Invasive Species

Midwest Groundcovers' Invasive Species Statement
Our philosophy is to help place the right plant in the right place using quality plant material appropriate to the Midwest Region. 

Partnering with Respected Authorities
We partner with leading responsible research organizations in the Chicagoland Region such as Chicago Botanic Garden, The Morton Arboretum and Chicago Wilderness, in order to assess invasive species and determine the appropriate course of action.  It is our aim to engage in dialogue with our industry and conservation partners in an effort to make positive, proactive, responsible and practical decisions about actions in relation to the threat of invasive species. For a list of our respected local authorities, see below or visit our Resource Links page.

What is an Invasive Species? (As per the USDA National Invasive Species Information Center)

  • An alien species to a particular ecosystem
  • Whose introduction causes or is likely to cause economic or environmental harm, or harm to human health

For more information on what makes a plant invasive, click here.

Our Invasive Species Management Committment
We actively work and consult with our customers to help them achieve long term planting success. We consider a broad variety of factors such as garden location, light, soil moisture, as well as the plant's potential to expand into surrounding landscape areas. In addition, we help educate the public through our conservation partners and our website.

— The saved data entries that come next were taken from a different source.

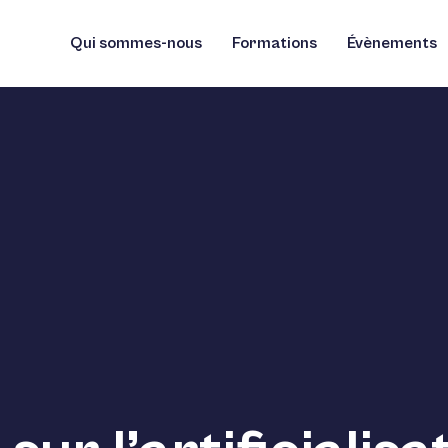
Qui sommes-nous
Formations
Évènements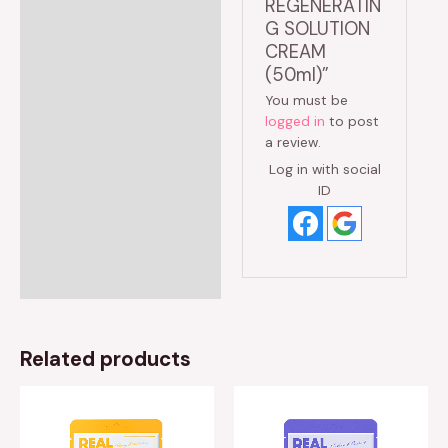
REGENERATIN
G SOLUTION
CREAM
(50ml)”
You must be
logged in
to post
a review.
Log in with social
ID
Related products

We are concerned about the health of our natural areas and the adverse environmental and financial consequences caused by invasive species.  While we have strong concerns about the negative impacts invasive species can cause our environment, we are also concerned about labeling plants as potentially invasive that may still have appropriate garden applications.  When understood and used appropriately, potentially invasive plants can be functional in highly urbanized settings.  An example is utilizing Vinca minor in a highly urbanized area where it is restricted by concrete planters and is functional due to low light situations.  On the contrary, utilizing Vinca minor near a natural area could pose a threat to that ecosystem.

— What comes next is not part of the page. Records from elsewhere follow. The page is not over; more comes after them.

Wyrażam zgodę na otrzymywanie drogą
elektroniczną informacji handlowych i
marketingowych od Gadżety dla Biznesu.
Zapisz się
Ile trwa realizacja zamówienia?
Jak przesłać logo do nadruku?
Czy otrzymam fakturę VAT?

Midwest Groundcovers propagates, grows and sells plants to meet the needs of the wholesale green industry.  Our customers include many who are in the position to specify and use a plant that has been identified as being potentially invasive in the natural areas of the Midwest Region.  We continue to work with these individuals and businesses to educate them about this important issue.

In 2014, Midwest Groundcovers was the recipient of the 2014 Illinois Invasive Species Awareness Month (ISAM) Business of the Year award for our leadership in developing the relationship between the green industry and conservation, and maintaining our invasive species management commitment. For full press release, visit our News.

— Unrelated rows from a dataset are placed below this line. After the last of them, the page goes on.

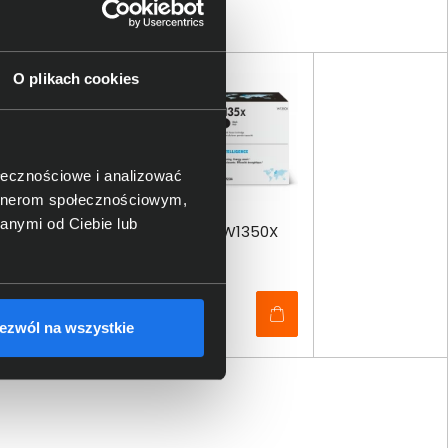
O plikach cookies
ołecznościowe i analizować
artnerom społecznościowym,
anymi od Ciebie lub
Toner HP 135X czarny W1350X
344,00 zł
ezwól na wszystkie
netto: 279,67 zł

Choosing the Right Plant for the Right Place
Selecting the right plant for the right place requires site analysis especially in the areas of light and wind exposure, soil moisture and soil type.

We continually invest in tools, resources and solutions to help customers consider appropriate plant choices.  Our plant database is updated daily and translates into vital information for our catalog and website tools. We've designed our Advanced Plant Search to provide robust search criteria in order to provide multiple options once a site analysis has been completed.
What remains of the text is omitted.